## Work task:
In the entries below, count every line that has the string "anything", and answer with that count alone.

*** Provided data Section Begins ***

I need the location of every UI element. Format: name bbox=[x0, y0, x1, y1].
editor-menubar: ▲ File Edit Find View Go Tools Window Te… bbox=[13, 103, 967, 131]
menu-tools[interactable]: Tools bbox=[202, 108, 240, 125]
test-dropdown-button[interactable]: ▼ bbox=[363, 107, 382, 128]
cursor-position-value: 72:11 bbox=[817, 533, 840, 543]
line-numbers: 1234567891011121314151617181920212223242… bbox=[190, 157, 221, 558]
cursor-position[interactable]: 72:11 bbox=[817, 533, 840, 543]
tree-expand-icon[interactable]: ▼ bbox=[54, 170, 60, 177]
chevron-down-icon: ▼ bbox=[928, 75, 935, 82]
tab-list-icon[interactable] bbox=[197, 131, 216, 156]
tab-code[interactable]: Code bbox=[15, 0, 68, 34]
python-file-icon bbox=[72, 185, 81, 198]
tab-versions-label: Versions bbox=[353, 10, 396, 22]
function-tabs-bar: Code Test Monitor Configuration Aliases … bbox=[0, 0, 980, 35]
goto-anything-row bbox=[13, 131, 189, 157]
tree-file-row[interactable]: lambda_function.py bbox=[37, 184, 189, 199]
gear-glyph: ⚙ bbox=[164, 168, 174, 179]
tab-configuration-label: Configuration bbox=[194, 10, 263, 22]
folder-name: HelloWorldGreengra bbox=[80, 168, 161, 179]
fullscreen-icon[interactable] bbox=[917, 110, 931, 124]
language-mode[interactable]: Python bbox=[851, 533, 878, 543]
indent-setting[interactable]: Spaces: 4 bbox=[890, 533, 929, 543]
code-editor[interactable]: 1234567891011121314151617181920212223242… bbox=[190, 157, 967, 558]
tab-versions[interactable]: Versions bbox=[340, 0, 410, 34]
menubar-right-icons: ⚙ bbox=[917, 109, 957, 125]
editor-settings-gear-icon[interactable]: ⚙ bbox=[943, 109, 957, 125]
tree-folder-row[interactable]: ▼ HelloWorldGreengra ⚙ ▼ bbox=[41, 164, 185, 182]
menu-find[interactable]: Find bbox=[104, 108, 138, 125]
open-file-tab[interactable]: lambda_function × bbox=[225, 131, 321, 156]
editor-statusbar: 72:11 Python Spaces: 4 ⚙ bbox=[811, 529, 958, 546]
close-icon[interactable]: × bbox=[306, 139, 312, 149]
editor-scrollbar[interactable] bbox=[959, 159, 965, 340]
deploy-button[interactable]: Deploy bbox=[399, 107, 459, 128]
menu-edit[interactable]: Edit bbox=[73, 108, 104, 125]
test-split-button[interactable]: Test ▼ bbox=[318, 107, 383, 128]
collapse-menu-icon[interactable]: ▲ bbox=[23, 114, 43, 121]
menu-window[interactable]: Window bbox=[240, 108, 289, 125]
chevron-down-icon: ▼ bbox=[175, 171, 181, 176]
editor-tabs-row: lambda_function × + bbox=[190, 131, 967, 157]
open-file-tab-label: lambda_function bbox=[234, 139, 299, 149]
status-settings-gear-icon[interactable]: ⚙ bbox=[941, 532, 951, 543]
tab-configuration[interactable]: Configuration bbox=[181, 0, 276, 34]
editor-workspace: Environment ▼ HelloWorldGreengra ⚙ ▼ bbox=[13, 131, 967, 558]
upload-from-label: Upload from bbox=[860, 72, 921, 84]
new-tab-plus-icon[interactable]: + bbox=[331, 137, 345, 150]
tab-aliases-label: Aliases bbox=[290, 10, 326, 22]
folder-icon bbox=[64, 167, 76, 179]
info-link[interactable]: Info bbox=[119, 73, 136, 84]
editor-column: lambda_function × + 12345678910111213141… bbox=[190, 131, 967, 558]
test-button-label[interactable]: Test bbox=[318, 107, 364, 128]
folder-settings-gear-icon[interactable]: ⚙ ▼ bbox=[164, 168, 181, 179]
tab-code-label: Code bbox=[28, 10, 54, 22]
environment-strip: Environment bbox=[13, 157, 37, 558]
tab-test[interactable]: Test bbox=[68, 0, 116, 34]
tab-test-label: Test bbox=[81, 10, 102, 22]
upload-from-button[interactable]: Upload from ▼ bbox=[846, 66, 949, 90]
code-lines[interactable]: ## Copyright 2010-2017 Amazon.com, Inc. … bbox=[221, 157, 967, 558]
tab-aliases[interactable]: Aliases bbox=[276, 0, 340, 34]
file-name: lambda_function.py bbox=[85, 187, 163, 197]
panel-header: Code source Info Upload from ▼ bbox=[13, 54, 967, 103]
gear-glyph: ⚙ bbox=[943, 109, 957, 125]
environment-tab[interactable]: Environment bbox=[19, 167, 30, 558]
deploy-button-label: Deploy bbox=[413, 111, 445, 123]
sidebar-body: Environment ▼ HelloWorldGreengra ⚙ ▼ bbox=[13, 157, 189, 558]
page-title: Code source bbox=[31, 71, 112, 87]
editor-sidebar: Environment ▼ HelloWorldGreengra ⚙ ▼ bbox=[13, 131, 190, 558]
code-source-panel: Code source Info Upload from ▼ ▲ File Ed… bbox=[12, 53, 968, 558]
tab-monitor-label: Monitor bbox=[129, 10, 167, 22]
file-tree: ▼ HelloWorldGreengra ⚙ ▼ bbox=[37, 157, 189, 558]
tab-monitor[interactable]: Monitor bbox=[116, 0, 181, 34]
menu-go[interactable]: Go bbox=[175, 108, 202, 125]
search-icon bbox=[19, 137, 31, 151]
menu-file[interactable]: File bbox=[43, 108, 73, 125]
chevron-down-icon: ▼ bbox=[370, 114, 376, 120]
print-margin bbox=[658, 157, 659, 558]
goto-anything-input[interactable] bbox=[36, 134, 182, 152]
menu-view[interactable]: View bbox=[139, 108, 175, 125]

*** Provided data Section Ends ***

## Task solution:
2